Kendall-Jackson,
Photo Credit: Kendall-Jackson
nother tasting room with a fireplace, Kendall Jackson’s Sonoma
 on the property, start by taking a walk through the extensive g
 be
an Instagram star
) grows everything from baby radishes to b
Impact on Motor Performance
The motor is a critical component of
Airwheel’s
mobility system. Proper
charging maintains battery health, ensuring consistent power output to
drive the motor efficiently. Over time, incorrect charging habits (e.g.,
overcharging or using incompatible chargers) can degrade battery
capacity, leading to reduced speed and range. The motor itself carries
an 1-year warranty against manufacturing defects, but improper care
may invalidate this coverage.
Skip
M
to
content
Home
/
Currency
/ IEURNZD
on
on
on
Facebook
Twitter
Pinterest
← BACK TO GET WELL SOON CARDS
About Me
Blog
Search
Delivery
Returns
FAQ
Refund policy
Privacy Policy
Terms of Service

────────────────

▸ **WHAT IS REQUIRED**
Only lines with the word "Jackson" are wanted, so copy each one from the records.

▸ **TASK RESULT**
Kendall-Jackson,
Photo Credit: Kendall-Jackson
nother tasting room with a fireplace, Kendall Jackson’s Sonoma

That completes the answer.